Recipe Rescue: Why recipes fail
Every interview or television appearance I’ve had usually starts out with the same question: “How did you ever get into cooking?” For me it’s quite simple, I was born into a large French Canadian family who lives and breaths everything food, who loves to eat and finds great joy in the kitchen together. I always thought everyone lives to eat and relishes in the cooking experience. Turns out some people just eat to survive and will only cook out of necessity. I know, unfathomable! I have always felt at home in the kitchen, but now I understand that is not the case for all. When I was teaching cooking classes, if an individual had no experience in the kitchen, I would always tell them, “If you can read, you can cook!” Surely you can find and follow a recipe that sounds good to you. There is a recipe out there for everyone. Name a cuisine, any ingredient, any skill level and you will be able to find endless examples and recipes in cookbooks and online. But what happens when a recipe doesn’t quite turn out? (And it does happen a lot). A flat cake, a bland soup, over-cooked meat, soggy vegetables, a dry loaf of bread…when a recipe doesn’t turn out as expected, we feel the disappointment to our very core. Our instinct is to blame either the recipe itself or our own inferior cooking skills, but very often it’s neither. Certainly, recipes sometimes do have errors. I’ve written a cookbook and the process isn’t always so easy. I am far from perfect. But when we have a recipe fail or talk to other people about their recipe failures, it more than often will come down to one, or some of these reasons.
• The oven temperature is off. Even if you only use your oven occasionally, picking up an oven thermometer is a worthwhile investment. Ovens are often several degrees warmer or cooler than the numbers on the dial and having an oven thermometer means you know exactly how much to adjust the oven to compensate. When baking, which is more of an exact science, precise temperature is key.
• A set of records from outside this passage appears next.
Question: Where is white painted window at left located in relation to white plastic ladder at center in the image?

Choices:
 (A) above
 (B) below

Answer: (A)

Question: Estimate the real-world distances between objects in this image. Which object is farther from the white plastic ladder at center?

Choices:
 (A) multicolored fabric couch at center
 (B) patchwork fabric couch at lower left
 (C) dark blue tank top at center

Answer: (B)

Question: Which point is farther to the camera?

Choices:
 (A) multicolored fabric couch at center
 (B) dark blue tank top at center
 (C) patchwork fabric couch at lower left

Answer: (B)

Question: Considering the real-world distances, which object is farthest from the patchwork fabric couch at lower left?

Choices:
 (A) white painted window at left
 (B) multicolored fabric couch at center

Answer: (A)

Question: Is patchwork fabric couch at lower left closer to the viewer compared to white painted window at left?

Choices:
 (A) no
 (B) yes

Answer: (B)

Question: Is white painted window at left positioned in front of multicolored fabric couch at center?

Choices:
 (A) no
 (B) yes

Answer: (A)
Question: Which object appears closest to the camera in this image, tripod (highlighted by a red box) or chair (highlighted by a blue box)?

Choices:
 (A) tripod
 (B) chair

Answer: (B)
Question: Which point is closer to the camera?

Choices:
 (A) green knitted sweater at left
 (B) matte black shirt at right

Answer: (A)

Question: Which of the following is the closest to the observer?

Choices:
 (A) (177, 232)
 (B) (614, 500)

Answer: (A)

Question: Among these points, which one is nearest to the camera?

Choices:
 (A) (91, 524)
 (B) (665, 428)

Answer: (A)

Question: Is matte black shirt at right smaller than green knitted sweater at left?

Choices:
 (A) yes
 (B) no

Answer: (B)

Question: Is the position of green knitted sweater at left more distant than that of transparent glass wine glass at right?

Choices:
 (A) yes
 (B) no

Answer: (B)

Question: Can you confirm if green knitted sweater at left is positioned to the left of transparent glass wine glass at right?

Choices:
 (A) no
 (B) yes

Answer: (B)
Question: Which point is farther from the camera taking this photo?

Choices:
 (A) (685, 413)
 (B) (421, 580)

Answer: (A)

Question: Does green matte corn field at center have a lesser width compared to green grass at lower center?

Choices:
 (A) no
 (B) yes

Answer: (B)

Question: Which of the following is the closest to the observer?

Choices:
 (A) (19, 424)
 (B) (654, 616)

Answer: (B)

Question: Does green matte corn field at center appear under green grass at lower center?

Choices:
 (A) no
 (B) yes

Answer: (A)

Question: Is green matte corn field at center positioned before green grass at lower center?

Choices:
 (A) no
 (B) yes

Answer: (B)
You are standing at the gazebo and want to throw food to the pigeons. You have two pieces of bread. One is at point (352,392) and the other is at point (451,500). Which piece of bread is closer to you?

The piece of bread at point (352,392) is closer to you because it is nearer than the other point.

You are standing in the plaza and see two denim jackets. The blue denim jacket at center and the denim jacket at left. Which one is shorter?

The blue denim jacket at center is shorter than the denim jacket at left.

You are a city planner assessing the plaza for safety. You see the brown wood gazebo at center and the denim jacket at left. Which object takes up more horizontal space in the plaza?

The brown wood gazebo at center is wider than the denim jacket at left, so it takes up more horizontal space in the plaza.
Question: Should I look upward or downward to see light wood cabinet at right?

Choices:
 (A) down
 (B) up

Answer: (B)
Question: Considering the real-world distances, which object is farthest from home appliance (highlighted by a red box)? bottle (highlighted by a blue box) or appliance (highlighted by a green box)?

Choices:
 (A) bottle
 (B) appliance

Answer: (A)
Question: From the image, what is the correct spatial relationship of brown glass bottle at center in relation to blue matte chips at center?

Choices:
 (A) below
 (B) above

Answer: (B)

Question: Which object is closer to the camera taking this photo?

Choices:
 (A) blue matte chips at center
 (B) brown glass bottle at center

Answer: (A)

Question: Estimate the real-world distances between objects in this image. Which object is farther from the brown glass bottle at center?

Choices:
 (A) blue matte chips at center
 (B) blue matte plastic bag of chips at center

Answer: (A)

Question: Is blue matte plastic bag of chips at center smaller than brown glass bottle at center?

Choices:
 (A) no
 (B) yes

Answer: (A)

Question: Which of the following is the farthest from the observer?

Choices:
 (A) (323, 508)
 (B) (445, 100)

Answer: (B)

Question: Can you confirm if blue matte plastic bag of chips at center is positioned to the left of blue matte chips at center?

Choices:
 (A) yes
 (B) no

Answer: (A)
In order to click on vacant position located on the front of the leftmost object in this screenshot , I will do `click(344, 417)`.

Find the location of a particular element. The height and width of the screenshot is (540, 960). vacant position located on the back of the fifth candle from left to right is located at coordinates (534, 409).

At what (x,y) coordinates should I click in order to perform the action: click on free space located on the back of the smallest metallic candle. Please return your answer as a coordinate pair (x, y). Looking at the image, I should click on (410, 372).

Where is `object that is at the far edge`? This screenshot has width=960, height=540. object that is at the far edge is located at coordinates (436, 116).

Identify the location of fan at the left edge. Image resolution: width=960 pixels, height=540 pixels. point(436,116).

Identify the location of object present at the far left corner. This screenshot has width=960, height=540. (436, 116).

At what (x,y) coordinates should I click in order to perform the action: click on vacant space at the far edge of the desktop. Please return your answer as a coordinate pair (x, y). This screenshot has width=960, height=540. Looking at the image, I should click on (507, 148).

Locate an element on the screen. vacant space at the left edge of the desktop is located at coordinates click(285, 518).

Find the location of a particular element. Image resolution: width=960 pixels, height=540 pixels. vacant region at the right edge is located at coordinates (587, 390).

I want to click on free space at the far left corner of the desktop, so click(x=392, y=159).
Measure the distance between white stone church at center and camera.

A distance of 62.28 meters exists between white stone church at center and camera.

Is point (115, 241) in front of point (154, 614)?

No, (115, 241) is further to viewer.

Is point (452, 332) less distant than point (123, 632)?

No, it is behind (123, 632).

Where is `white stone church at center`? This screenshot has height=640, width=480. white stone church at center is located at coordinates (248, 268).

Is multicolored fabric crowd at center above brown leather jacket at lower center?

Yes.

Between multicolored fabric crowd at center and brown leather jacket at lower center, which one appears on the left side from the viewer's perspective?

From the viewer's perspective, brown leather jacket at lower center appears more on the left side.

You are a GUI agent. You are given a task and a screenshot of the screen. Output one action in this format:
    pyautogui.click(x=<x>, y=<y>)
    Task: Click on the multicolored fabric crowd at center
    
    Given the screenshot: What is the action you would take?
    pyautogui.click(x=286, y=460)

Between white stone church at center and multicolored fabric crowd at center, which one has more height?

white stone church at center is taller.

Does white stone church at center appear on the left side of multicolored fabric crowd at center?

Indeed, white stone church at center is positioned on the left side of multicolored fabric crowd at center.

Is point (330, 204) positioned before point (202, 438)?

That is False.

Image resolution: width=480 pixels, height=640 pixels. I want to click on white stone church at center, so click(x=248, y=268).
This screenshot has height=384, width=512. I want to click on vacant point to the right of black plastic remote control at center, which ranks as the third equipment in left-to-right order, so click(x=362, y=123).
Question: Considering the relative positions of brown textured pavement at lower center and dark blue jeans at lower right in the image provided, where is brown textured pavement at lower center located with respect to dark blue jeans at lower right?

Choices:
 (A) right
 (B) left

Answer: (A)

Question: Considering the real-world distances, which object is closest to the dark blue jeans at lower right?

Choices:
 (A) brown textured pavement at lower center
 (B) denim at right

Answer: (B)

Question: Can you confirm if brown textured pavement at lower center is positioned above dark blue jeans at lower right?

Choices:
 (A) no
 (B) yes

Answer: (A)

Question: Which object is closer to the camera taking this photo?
• Ingredient substitutions. Going off-recipe is fun and one of my favorite creative parts of the cooking process, but it also requires a little more due diligence and expertise on our part to understand how the additional or substitute ingredient will affect the recipe. For instance, cutting the sugar in a cupcake or substituting a tenderloin for a chuck roast in a braise will give you very different results than the recipe author intended. Try a recipe once as it was intended by the author and then make it your own with any substitutions or add-ons during the next cook.
• Equipment substitutions. If the recipe says to use an eight-inch pan or a cast-iron skillet, there’s probably a good reason for it. That doesn’t mean we can’t substitute something else in its place, but we just need to understand that our dish might turn out differently.
• Adjusting the cooking time. Recipes are often written with the expectation that you’re following along. If you pause in the middle of making a cake and come back to it an hour later, some chemical reactions might have taken place that the recipe didn’t intend because it thought the cake would go right in the oven. Same goes for shortening the cooking time, like the time for bread to rise or a roast to cook. The result will likely be different. As with the ingredient and equipment substitutions, it’s not that you can’t adjust the cooking time. You just need to think it through first.
• Trust your own judgment. Recipes (and the people who write them, like me) aren’t fail-proof and they also can’t take into consideration every variable in your kitchen, like how cold your eggs are or how strong your whisking arm is. Just because a recipe says to cook something for 15 minutes, you should use your judgment if it’s not quite done yet or starts to burn at the 13-minute mark.
A failed dish is a disappointment, but every time a recipe doesn’t come out quite the way we expected, it’s also an opportunity to learn something. Grab that recipe and try it again!
In talking about recipe fails, I’m sharing one of my “foolproof” favourites. Eat well and be safe.
- 1 lemon
- 1 head of garlic
- 1/4 cup (1/2 stick) unsalted butter or extra-virgin olive oil
- 6-8 bone in skin on chicken thighs
- Kosher salt
- Freshly ground black pepper
Arrange a rack in the center of your oven and preheat to 425 F. Cut one lemon in half crosswise and remove any visible seeds. Cut one head of garlic in half crosswise. Melt a half stick butter in a small saucepan or microwave..With chicken thighs skin facing up season every surface of chicken with lots of salt and pepper. Drizzle chicken all over with melted butter and transfer to oven.
Roast until chicken is nicely browned and cooked through, checking for doneness after 25 minutes. To check, carefully remove skillet from oven, poke with a knife and pierce the meat. If juices run clear, the chicken is done. If you see a rosy pink color, it needs more time. Continue to roast, checking every five minutes, until juices run clear. Chicken is done at an internal temp of 165 F.
Let chicken rest in skillet at least five minutes as this will help the juices in the meat to settle. Transfer chicken to a platter and pour all those glorious, buttery pan juices over top of the meat and serve with roasted lemon and garlic alongside. Yum!